### Records to use:
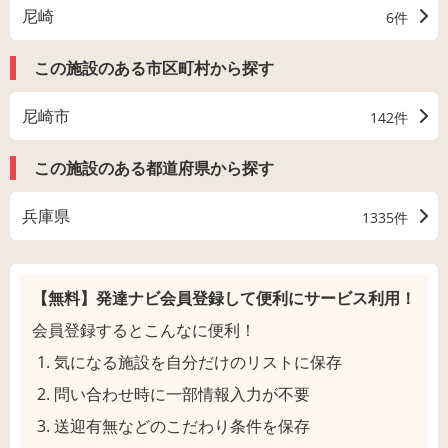
尼崎
6件
この施設のある市区町村から探す
尼崎市
142件
この施設のある都道府県から探す
兵庫県
1335件
【無料】発達ナビ会員登録して
便利にサービス利用！
会員登録するとこんなに便利！
気になる施設を自分だけのリストに保存
問い合わせ時に一部情報入力が不要
送迎有無などのこだわり条件を保存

### What is being asked:
What is needed is an exact copy of the entries above, with no images in it.

### Response area:
尼崎
6件
この施設のある市区町村から探す
尼崎市
142件
この施設のある都道府県から探す
兵庫県
1335件
【無料】発達ナビ会員登録して
便利にサービス利用！
会員登録するとこんなに便利！
気になる施設を自分だけのリストに保存
問い合わせ時に一部情報入力が不要
送迎有無などのこだわり条件を保存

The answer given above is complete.